I want a crystal ball. Sometimes, I also want the old me back. Not because of regret, but because I want to warn myself of what dangers lay ahead.
Like the one I find resting on my pillow when I return to my cabin. A note.
Enjoy your trip, Lola. One million pounds in exchange for your life by the time we reach the final port. Your choice.
NINETEEN
Then
The Caribbean
I have this fixation with turning points. The fork in the path; the bad decisions. I can pinpoint the exact moment that Sam and I began to unravel: Colin’s death. I want time to stand still so I can warn myself to stay alert. To rectify the errors I now can’t undo.
I realise now that I used to blame Sam for everything. For luring me in, for corrupting me, for changing me. But – and this is something I find hard to admit – it was already in me, lying dormant. Waiting for someone like Sam to give me the impetus to do what I secretly really wanted to.
One thing that I do believe is true is that we both wanted to save us. But, by paying more attention to the future than the present, we corroded from the inside out. At this point we weren’t quite yet shipwrecked, but we were sinking fast. We spent instead of saving; lost instead of gaining.
Neither one of us knew how to deal with the fact that Sam was responsible for another man’s death, so we buried our heads in the sand; we never talked about it. He had gotten away with it – it was recorded as an accident – which meant we could pretend it never happened. But a secret like that, it changes everything. If I spoke up, if I did the right thing, I’d go down with Sam too. Fear and indecision silenced me. I convinced myself that it really had been an accident.

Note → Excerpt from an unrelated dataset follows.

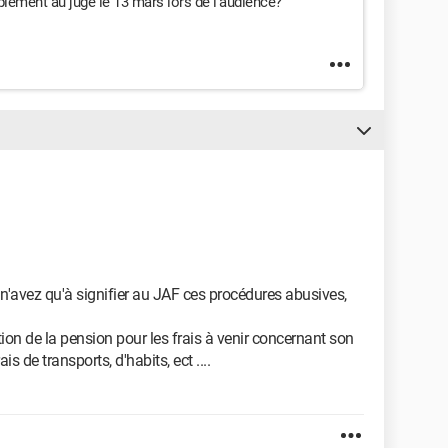
lement au juge le 13 mars lors de l'audience?
n'avez qu'à signifier au JAF ces procédures abusives,
de la pension pour les frais à venir concernant son
is de transports, d'habits, ect ....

He’d hide his phone whenever we were together. Disappear at odd hours. Whenever we had cabins with single beds we slept separately. Loneliness and fear made me indecisive, but I knew, deep down, that the only thing to do was to leave.
I just couldn’t decide when.
The timing had to be right. Plus, I was scared. Sam
had never threatened me with exposure, but the threat was there nonetheless. I didn’t put it past him to use me to save himself.
One time, we’d visited a carnival in Jamaica, joining in with the street parties that were so full of colour, costumes, music and, most importantly, life and soul, the very ingredients missing for Sam and me. He had secured us a villa overlooking the festivities where we could look down onto the streets as they swarmed with happiness. I could hear the rhythm of the drums, see the decorative flames lighting the streets, the flamboyancy of the multi-coloured costumes as the dancing crowds snaked through the streets. In the villa, there were many books on the shelves and I read a lot that long weekend while Sam disappeared. I didn’t question him; knew it was best if I didn’t. That way, I could keep up my pretence of relative innocence. I knew that I hadn’t done anything truly wrong, not really, because of our selection process. When it came to Sam, however, was I snaring myself in a net of guilt by association?
‘I’ve thought of something to cheer you up,’ said Sam, when he returned from one of his outings. ‘We’re going shopping!’
‘Won’t the shops be closed?’
‘Not that kind of shopping!’ He grinned.
We negotiated the crowded streets, half walking, half dancing, part of the masquerade. We stepped into the lobby of a luxury hotel, but my heart dipped. All hotels were beginning to look the same. I assumed we were going to have a meal or act like guests to use the pool and spa facilities, or have a game of tennis, maybe, our usual methods of entertainment. But, no, Sam led me along a corridor to a jewellery shop at the end.
He knocked on the glass door despite the Closed sign. Within moments, we were welcomed in.
‘Choose whatever you like,’ Sam whispered in my ear. ‘It’s all taken care of.’
‘How?’ I whispered back.
‘Just choose.’
The lights came on, flooding the glass counters. I looked and I looked but strangely, there was nothing that I desired. A headache formed. The shop owner looked at me, his expression inscrutable.